Your doctor may recommend a colonoscopy six weeks after your recovery from diverticulitis, especially if you haven't had a colonoscopy in the previous year. There does not appear to be a direct link between diverticular disease and colon cancer or rectal cancer. But colonoscopy, which is risky during a bout of diverticulitis, can rule out colon cancer as a cause of your symptoms.
After successful treatment, your doctor may recommend surgery to prevent future episodes of diverticulitis. This decision is taken individually and is generally based on the frequency of attacks and whether complications have occurred.
Surgical Treatment (Surgery)
- Less than 10% of patients with acute diverticulitis require surgical treatment during their hospital stay.
- 50 to 70% improve with treatment and have no more episodes.
- The risk of complications increases with recurrence.

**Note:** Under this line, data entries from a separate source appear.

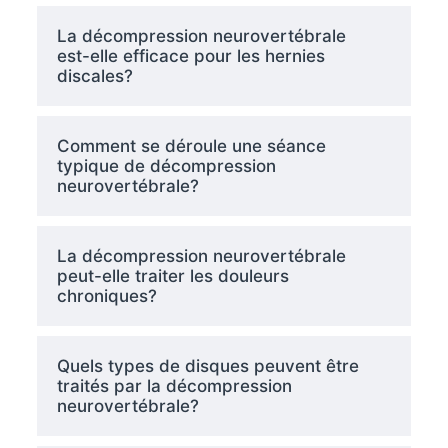
La décompression neurovertébrale
est-elle efficace pour les hernies
discales?
Comment se déroule une séance
typique de décompression
neurovertébrale?
La décompression neurovertébrale
peut-elle traiter les douleurs
chroniques?
Quels types de disques peuvent être
traités par la décompression
neurovertébrale?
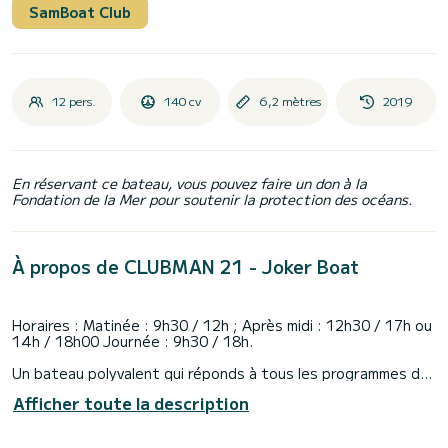
SamBoat Club
12 pers.
140 cv
6,2 mètres
2019
En réservant ce bateau, vous pouvez faire un don à la
Fondation de la Mer pour soutenir la protection des océans.
À propos de CLUBMAN 21 - Joker Boat
Horaires : Matinée : 9h30 / 12h ; Après midi : 12h30 / 17h ou
14h / 18h00 Journée : 9h30 / 18h.
Un bateau polyvalent qui réponds à tous les programmes de
navigation : spacieux, grand coffre pour vos affaires, grand
Afficher toute la description
bain de soleil avant et équipé d'un moteur souple et sobre!
Cette unité est parfaite jusqu'à 8/9 personnes.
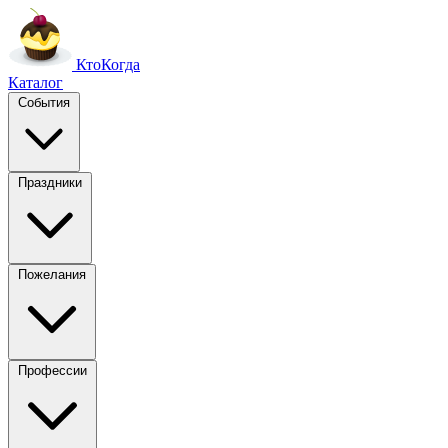
Кто
Когда
Каталог
События
Праздники
Пожелания
Профессии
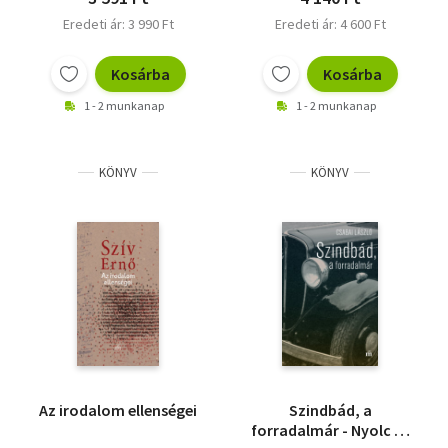
Eredeti ár: 3 990 Ft
Eredeti ár: 4 600 Ft
Kosárba
Kosárba
1 - 2 munkanap
1 - 2 munkanap
KÖNYV
KÖNYV
Az irodalom ellenségei
Szindbád, a
forradalmár - Nyolc év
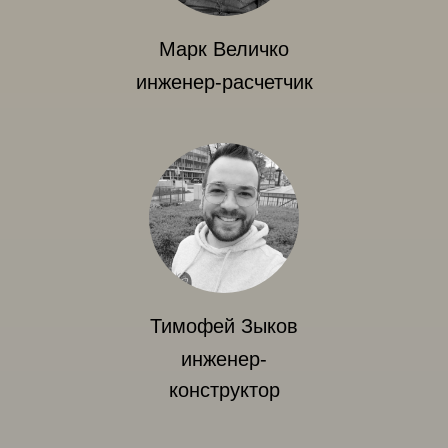
Марк Величко
инженер-расчетчик
Тимофей Зыков
инженер-
конструктор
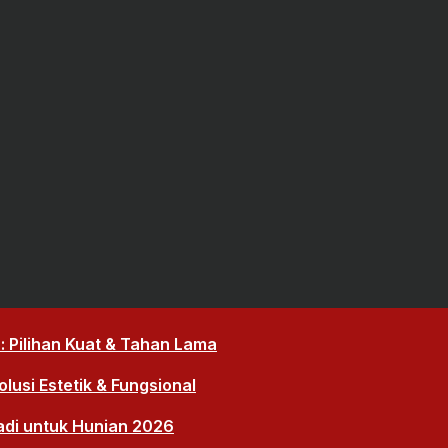
 Pilihan Kuat & Tahan Lama
lusi Estetik & Fungsional
adi untuk Hunian 2026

- Indications for emergency surgical treatment include generalized peritonitis, poorly controlled sepsis, unblocked visceral perforation, the presence of a large abscess inaccessible to drainage, and lack of improvement or deterioration during the first 3 days of medical management; These pictures are characteristic of Hinchey stages 3 and 4.
Laparoscopic surgery (minimally invasive).
- Many surgeons now advocate laparoscopic resection for patients with stage 1 or 2 of the disease, but this approach is not fully accepted for stages 3 and 4. Laparoscopic Colectomy (colon resection) may become the standard surgical approach for uncomplicated diverticulitis as more surgeons become technically trained.
In summary, in case of cecal or right colonic diverticulitis without complications, it seems that non-surgical treatment is the best approach, even in case of recurrence. In case of complicated diverticulitis, with 2 or more episodes of recurrence, resistant to medical treatment, suspicious of malignancy and in those cases in which a precise differential diagnosis cannot be established (especially in the case of cecal diverticulitis), surgery should be considered. Laparoscopy is the best surgical approach, especially in young patients. More studies are needed, especially in the West, to determine the exact incidence of this disease and to define a precise treatment.